# Ulfberht swords



## Brian G Turner (Jun 14, 2014)

This is a fascinating topic, not least because some Vikings were using swords whose strength and purity of steel would not be seen in Europe again until the industrial period.

Research has the Vikings sourcing iron ingots from India, which happened to contain Vanadium and other trace elements which provided additional strength.

There is also a further unique process some Viking smiths used to reduce impurities, and they marked their swords with the word Ulfberht.

These weapons must have had a high reputation, because archaeologists have found weaker copies that misspelled the name.

Anyway, just a few references for anyone else wanting to look moe closely into this aspect of sword forging:

Ulfberht - Wikipedia, the free encyclopedia
Wootz steel - Wikipedia, the free encyclopedia
The Key Role of Impurities in Ancient Damascus Steel Blades

And here's a really interesting program on Youtube about it:


----------



## Wizraban (Jun 14, 2014)

I watched a TV report on these Ulfberht swords some time ago.
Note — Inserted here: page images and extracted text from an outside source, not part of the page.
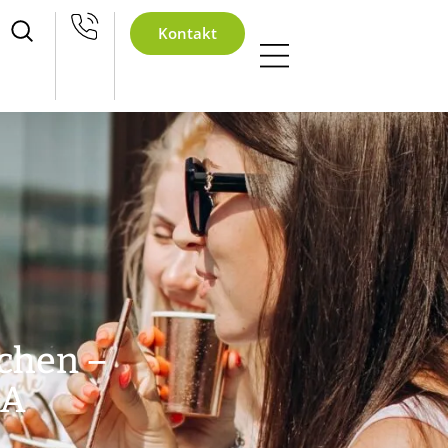
eihnachtsfeier 2026
Kontakt
chen –
GA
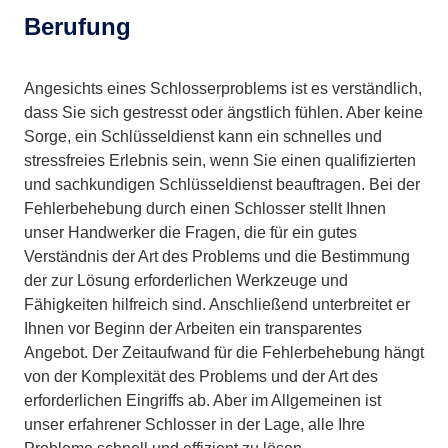
Berufung
Angesichts eines Schlosserproblems ist es verständlich,
dass Sie sich gestresst oder ängstlich fühlen. Aber keine
Sorge, ein Schlüsseldienst kann ein schnelles und
stressfreies Erlebnis sein, wenn Sie einen qualifizierten
und sachkundigen Schlüsseldienst beauftragen. Bei der
Fehlerbehebung durch einen Schlosser stellt Ihnen
unser Handwerker die Fragen, die für ein gutes
Verständnis der Art des Problems und die Bestimmung
der zur Lösung erforderlichen Werkzeuge und
Fähigkeiten hilfreich sind. Anschließend unterbreitet er
Ihnen vor Beginn der Arbeiten ein transparentes
Angebot. Der Zeitaufwand für die Fehlerbehebung hängt
von der Komplexität des Problems und der Art des
erforderlichen Eingriffs ab. Aber im Allgemeinen ist
unser erfahrener Schlosser in der Lage, alle Ihre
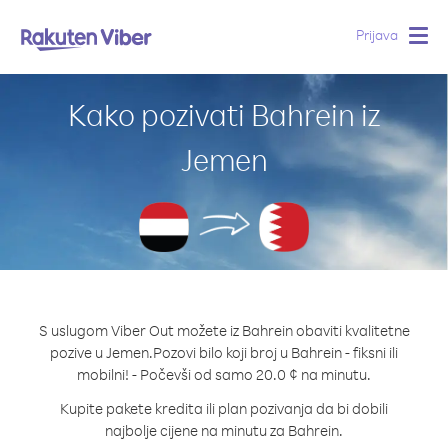
Prijava
Togg
navig
Kako pozivati Bahrein iz
Jemen
S uslugom Viber Out možete iz Bahrein obaviti kvalitetne
pozive u Jemen.
Pozovi bilo koji broj u Bahrein - fiksni ili
mobilni! - Počevši od samo 20.0 ¢ na minutu.
Kupite pakete kredita ili plan pozivanja da bi dobili
najbolje cijene na minutu za Bahrein.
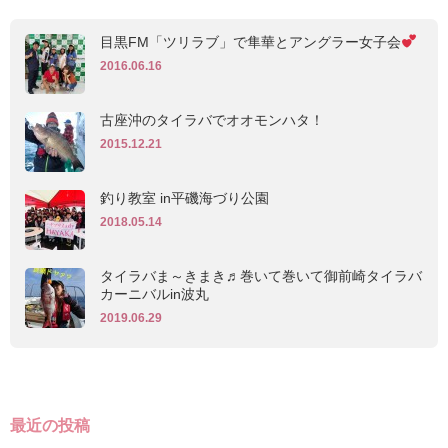
目黒FM「ツリラブ」で隼華とアングラー女子会
2016.06.16
古座沖のタイラバでオオモンハタ！
2015.12.21
釣り教室 in平磯海づり公園
2018.05.14
タイラバま～きまき♬巻いて巻いて御前崎タイラバ
カーニバルin波丸
2019.06.29
最近の投稿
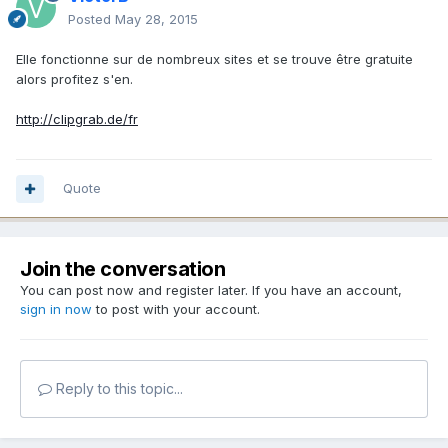
Posted
May 28, 2015
Elle fonctionne sur de nombreux sites et se trouve être gratuite
alors profitez s'en.
http://clipgrab.de/fr
Quote
Join the conversation
You can post now and register later. If you have an account,
sign in now
to post with your account.
Reply to this topic...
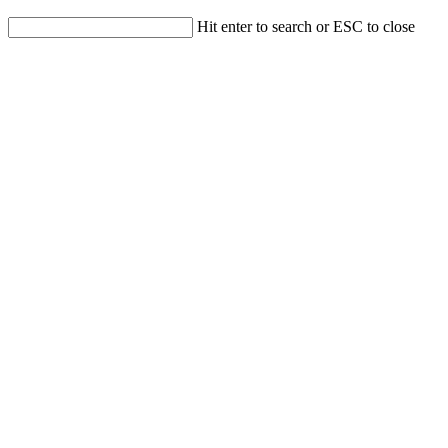
Hit enter to search or ESC to close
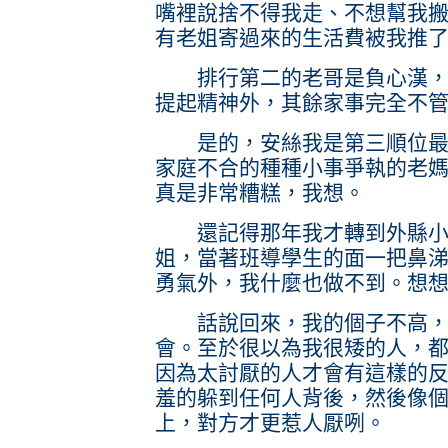
嘴裡說捨不得我走、不想幫我
有老姐寄過來的生活費被我推
排行第二的老哥是負心漢，超
提起精神外，其餘家事完全不
是的，安絲我是第三順位最小
家庭不合的種種小事爭執的老
真是非常糟糕，我想。
還記得那年我才轉到外縣小學
姐，當著班導學生的面一把鼻
勇氣外，我什麼也做不到。想
話說回來，我的個子不高，但
會。至於很以為我很矮的人，
因為太討厭的人才會有這樣的
羞的躲到任何人背後，然後像
上，對方才更惹人厭咧。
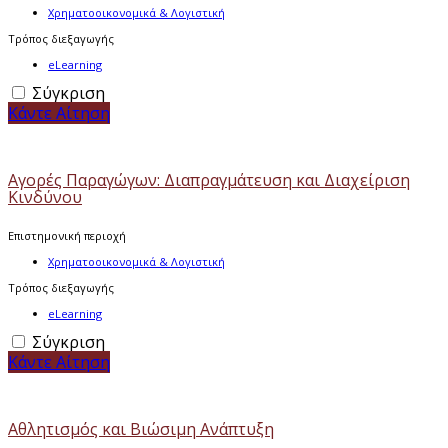
Χρηματοοικονομικά & Λογιστική
Τρόπος διεξαγωγής
eLearning
Σύγκριση
Κάντε Αίτηση
Αγορές Παραγώγων: Διαπραγμάτευση και Διαχείριση
Κινδύνου
Επιστημονική περιοχή
Χρηματοοικονομικά & Λογιστική
Τρόπος διεξαγωγής
eLearning
Σύγκριση
Κάντε Αίτηση
Αθλητισμός και Βιώσιμη Ανάπτυξη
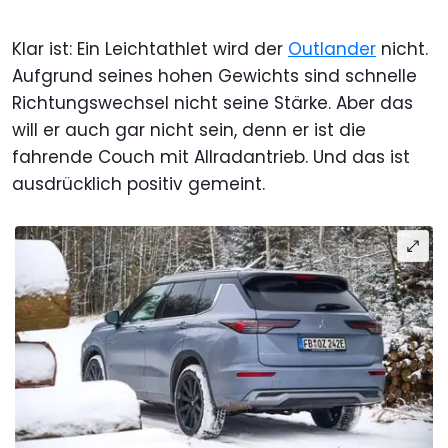
Klar ist: Ein Leichtathlet wird der
Outlander
nicht.
Aufgrund seines hohen Gewichts sind schnelle
Richtungswechsel nicht seine Stärke. Aber das
will er auch gar nicht sein, denn er ist die
fahrende Couch mit Allradantrieb. Und das ist
ausdrücklich positiv gemeint.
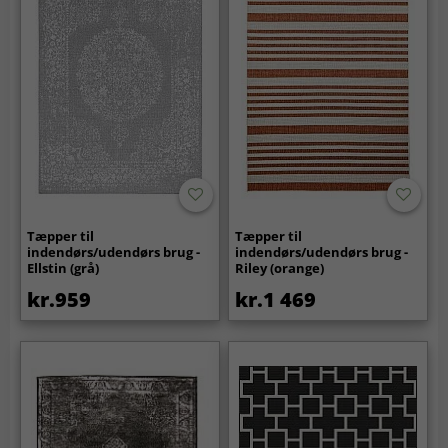
Tæpper til
Tæpper til
indendørs/udendørs brug -
indendørs/udendørs brug -
Ellstin (grå)
Riley (orange)
kr.959
kr.1 469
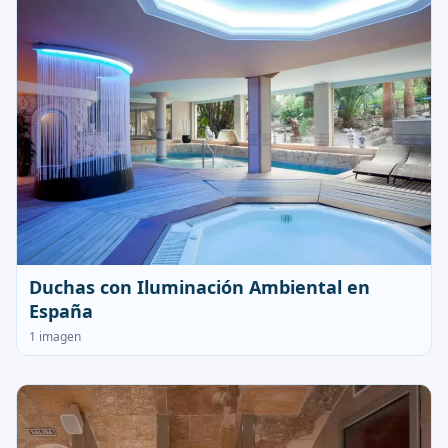
Duchas con Iluminación Ambiental en
España
1 imagen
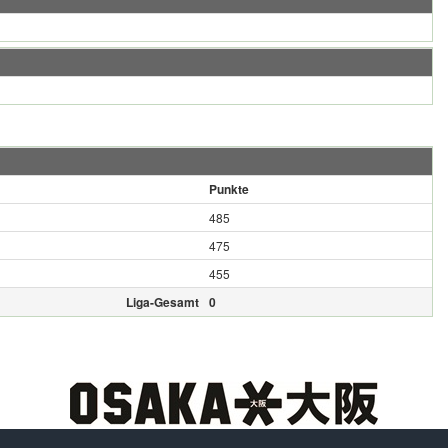
Punkte
485
475
455
Liga-Gesamt
0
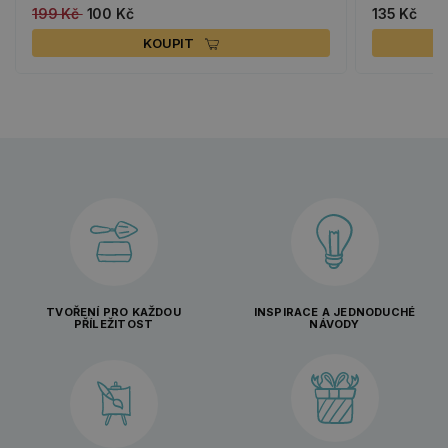
199 Kč
100 Kč
135 Kč
KOUPIT
TVOŘENÍ PRO KAŽDOU
INSPIRACE A JEDNODUCHÉ
PŘÍLEŽITOST
NÁVODY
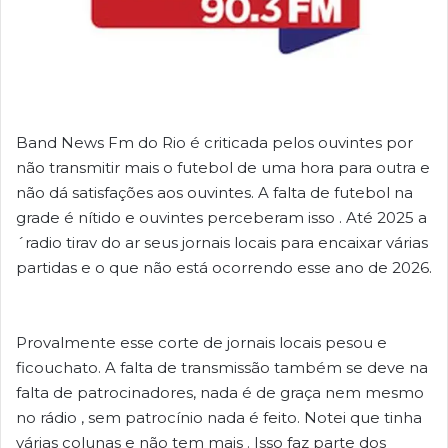
Band News Fm do Rio é criticada pelos ouvintes por
não transmitir mais o futebol de uma hora para outra e
não dá satisfações aos ouvintes. A falta de futebol na
grade é nítido e ouvintes perceberam isso . Até 2025 a
´radio tirav do ar seus jornais locais para encaixar várias
partidas e o que não está ocorrendo esse ano de 2026.
Provalmente esse corte de jornais locais pesou e
ficouchato. A falta de transmissão também se deve na
falta de patrocinadores, nada é de graça nem mesmo
no rádio , sem patrocínio nada é feito. Notei que tinha
várias colunas e não tem mais . Isso faz parte dos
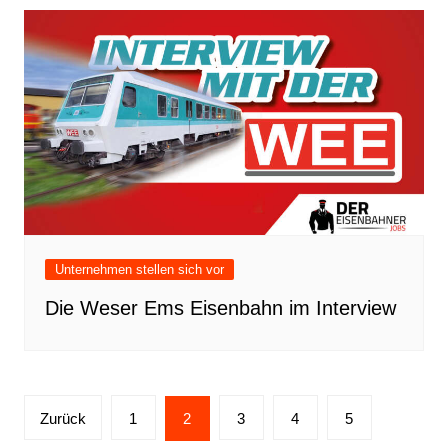
Unternehmen stellen sich vor
Die Weser Ems Eisenbahn im Interview
Seitennummerierung
Zurück
1
2
3
4
5
der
Then I looked what Wikipedia had to say. It was quite interesting to see how different the information in different Wikipedias was. While the English one replicated the report, the German version debunked it as nonsense.

It seems quite obvious to me that the swords weren't made by Vikings. The signature is written in Latin letters rather than runes, and it contains Christian symbols, not pagan ones.


----------



## thaddeus6th (Jun 14, 2014)

Ulfberht swords were mentioned in the Viking Unofficial Manual as being excellent.

This also reminds me of a Lindy Beige video where he had a go at the katana's mighty reputation and suggested Viking swords (no brand mentioned) were better, but, better still, were even older Celtic swords.

Edited extra bit: I knew I'd read something relevant earlier today. It's about vanadium, mostly to do with battery power, but there's a little about steel blades:
http://www.bbc.co.uk/news/magazine-27829874


----------